In 1999, he was awarded by the National Registration Center in the 1st National Inventors Contest for the invention of the turbococina.

In 2002, Núñez was awarded in New Delhi with the Leadership in Climate Technology 2002 award, granted by the Climate Technology Initiative during the United Nations Framework Convention on Climate Change. On November 7, he was recognized by the Legislative Assembly of El Salvador as "Most Deserving Son of El Salvador" for "his outstanding scientific and investigative career, developing turbo combustion or low-temperature combustion, which is considered a significant discovery for the benefit of humanity".

In November 2011, Núñez was one of nine finalists for the Launch 2011 Energy Innovators, organized by USAID, the United States Department of State, and NASA.

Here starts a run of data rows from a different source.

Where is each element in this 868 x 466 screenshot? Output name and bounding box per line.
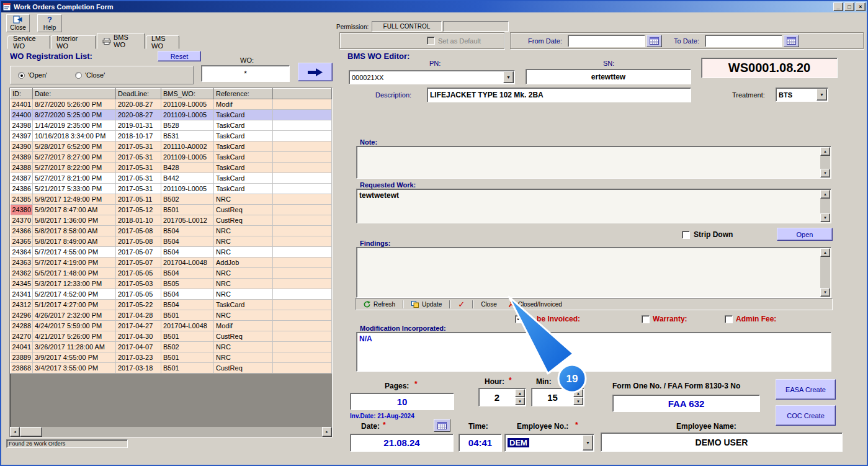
cell-id[interactable]: 24296	[11, 310, 33, 321]
cell-bms-wo[interactable]: B501	[161, 352, 214, 363]
cell-date[interactable]: 5/5/2017 1:48:00 PM	[33, 268, 116, 279]
cell-reference[interactable]: NRC	[214, 342, 273, 352]
cell-deadline[interactable]: 2017-04-28	[116, 310, 161, 321]
treatment-combo[interactable]: BTS ▼	[776, 87, 828, 102]
table-row[interactable]: 243635/7/2017 4:19:00 PM2017-05-07201704…	[11, 258, 332, 268]
maximize-button[interactable]: □	[844, 2, 854, 11]
cell-deadline[interactable]: 2017-05-22	[116, 300, 161, 310]
cell-deadline[interactable]: 2017-05-08	[116, 226, 161, 236]
cell-id[interactable]: 24397	[11, 131, 33, 141]
cell-bms-wo[interactable]: B501	[161, 310, 214, 321]
cell-filler[interactable]	[273, 99, 332, 110]
cell-date[interactable]: 3/26/2017 11:28:00 AM	[33, 342, 116, 352]
cell-reference[interactable]: NRC	[214, 268, 273, 279]
cell-filler[interactable]	[273, 152, 332, 163]
cell-deadline[interactable]: 2020-08-27	[116, 110, 161, 120]
cell-bms-wo[interactable]: B504	[161, 236, 214, 247]
cell-reference[interactable]: NRC	[214, 226, 273, 236]
cell-date[interactable]: 3/4/2017 3:55:00 PM	[33, 363, 116, 374]
cell-reference[interactable]: NRC	[214, 247, 273, 258]
cell-deadline[interactable]: 2020-08-27	[116, 99, 161, 110]
cell-id[interactable]: 24364	[11, 247, 33, 258]
cell-bms-wo[interactable]: B504	[161, 226, 214, 236]
to-date-calendar-button[interactable]	[784, 35, 799, 47]
cell-date[interactable]: 5/27/2017 8:27:00 PM	[33, 152, 116, 163]
col-header-deadline[interactable]: DeadLine:	[116, 89, 161, 99]
to-be-invoiced-checkbox[interactable]	[515, 315, 523, 323]
closed-invoiced-button[interactable]: ✗ Closed/Invoiced	[503, 300, 568, 309]
hour-spin-down-icon[interactable]: ▼	[515, 397, 525, 405]
cell-id[interactable]: 24370	[11, 215, 33, 226]
cell-filler[interactable]	[273, 352, 332, 363]
cell-id[interactable]: 24389	[11, 152, 33, 163]
cell-bms-wo[interactable]: B501	[161, 363, 214, 374]
cell-date[interactable]: 5/21/2017 5:33:00 PM	[33, 184, 116, 194]
cell-filler[interactable]	[273, 173, 332, 184]
window-close-button[interactable]: ×	[856, 2, 866, 11]
time-field[interactable]: 04:41	[459, 434, 502, 452]
cell-deadline[interactable]: 2017-05-07	[116, 258, 161, 268]
cell-reference[interactable]: TaskCard	[214, 300, 273, 310]
cell-id[interactable]: 24270	[11, 331, 33, 342]
scroll-track[interactable]	[820, 156, 830, 169]
table-row[interactable]: 243415/2/2017 4:52:00 PM2017-05-05B504NR…	[11, 289, 332, 300]
table-row[interactable]: 244018/27/2020 5:26:00 PM2020-08-2720110…	[11, 99, 332, 110]
tab-bms-wo[interactable]: BMS WO	[97, 33, 145, 49]
cell-bms-wo[interactable]: 201109-L0005	[161, 184, 214, 194]
cell-date[interactable]: 8/27/2020 5:25:00 PM	[33, 110, 116, 120]
description-field[interactable]: LIFEJACKET TYPE 102 Mk. 2BA	[427, 87, 691, 102]
cell-reference[interactable]: TaskCard	[214, 131, 273, 141]
cell-bms-wo[interactable]: 201705-L0012	[161, 215, 214, 226]
close-form-button[interactable]: Close	[6, 14, 30, 32]
cell-reference[interactable]: CustReq	[214, 205, 273, 215]
cell-filler[interactable]	[273, 205, 332, 215]
set-as-default-checkbox[interactable]	[427, 37, 435, 45]
table-row[interactable]: 243705/8/2017 1:36:00 PM2018-01-10201705…	[11, 215, 332, 226]
cell-filler[interactable]	[273, 321, 332, 331]
note-scrollbar[interactable]: ▲ ▼	[820, 147, 830, 177]
table-row[interactable]: 243645/7/2017 4:55:00 PM2017-05-07B504NR…	[11, 247, 332, 258]
radio-close-circle[interactable]	[75, 72, 82, 79]
cell-reference[interactable]: CustReq	[214, 215, 273, 226]
refresh-button[interactable]: Refresh	[358, 300, 401, 309]
cell-reference[interactable]: CustReq	[214, 331, 273, 342]
admin-fee-checkbox[interactable]	[725, 315, 733, 323]
sign-button[interactable]: ✓	[452, 300, 470, 309]
cell-filler[interactable]	[273, 342, 332, 352]
cell-reference[interactable]: TaskCard	[214, 163, 273, 173]
scroll-up-icon[interactable]: ▲	[820, 147, 830, 156]
cell-id[interactable]: 23868	[11, 363, 33, 374]
table-row[interactable]: 238893/9/2017 4:55:00 PM2017-03-23B501NR…	[11, 352, 332, 363]
cell-reference[interactable]: TaskCard	[214, 152, 273, 163]
cell-date[interactable]: 5/8/2017 8:58:00 AM	[33, 226, 116, 236]
table-row[interactable]: 243655/8/2017 8:49:00 AM2017-05-08B504NR…	[11, 236, 332, 247]
tab-interior-wo[interactable]: Interior WO	[51, 35, 96, 49]
scroll-down-icon[interactable]: ▼	[820, 288, 830, 297]
cell-deadline[interactable]: 2017-05-08	[116, 236, 161, 247]
cell-id[interactable]: 24401	[11, 99, 33, 110]
form-one-field[interactable]: FAA 632	[612, 395, 760, 412]
cell-deadline[interactable]: 2017-05-05	[116, 289, 161, 300]
cell-bms-wo[interactable]: 201109-L0005	[161, 152, 214, 163]
cell-deadline[interactable]: 2017-05-07	[116, 247, 161, 258]
cell-filler[interactable]	[273, 310, 332, 321]
update-button[interactable]: Update	[406, 300, 447, 309]
cell-deadline[interactable]: 2017-05-31	[116, 141, 161, 152]
cell-date[interactable]: 5/3/2017 12:33:00 PM	[33, 279, 116, 289]
cell-date[interactable]: 5/9/2017 8:47:00 AM	[33, 205, 116, 215]
table-row[interactable]: 240413/26/2017 11:28:00 AM2017-04-07B502…	[11, 342, 332, 352]
cell-filler[interactable]	[273, 163, 332, 173]
cell-id[interactable]: 24385	[11, 194, 33, 205]
employee-no-combo[interactable]: DEM ▼	[504, 434, 594, 452]
coc-create-button[interactable]: COC Create	[776, 405, 836, 426]
cell-id[interactable]: 24398	[11, 120, 33, 131]
table-row[interactable]: 2439710/16/2018 3:34:00 PM2018-10-17B531…	[11, 131, 332, 141]
min-spinner[interactable]: 15 ▲ ▼	[531, 388, 584, 406]
cell-id[interactable]: 24386	[11, 184, 33, 194]
cell-filler[interactable]	[273, 268, 332, 279]
cell-bms-wo[interactable]: B502	[161, 194, 214, 205]
cell-filler[interactable]	[273, 331, 332, 342]
cell-reference[interactable]: NRC	[214, 236, 273, 247]
radio-close[interactable]: 'Close'	[75, 71, 105, 79]
cell-id[interactable]: 24345	[11, 279, 33, 289]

== Awards and nominations ==
- 1999: Prize awarded by the National Registry Center of El Salvador.
- 2002: Leadership in Climate Technology 2002 Award, awarded by the United Nations.
- 2002: "Most Deserving Son of El Salvador" Distinction, awarded by the Legislative Assembly of El Salvador.
- 2008: Innovatium Praemium Award, from the PROInnova program, from FUSADES.
- 2011: He was nominated in the Launch 2011 Energy Innovators, organized by USAID, the United States Department of State and NASA.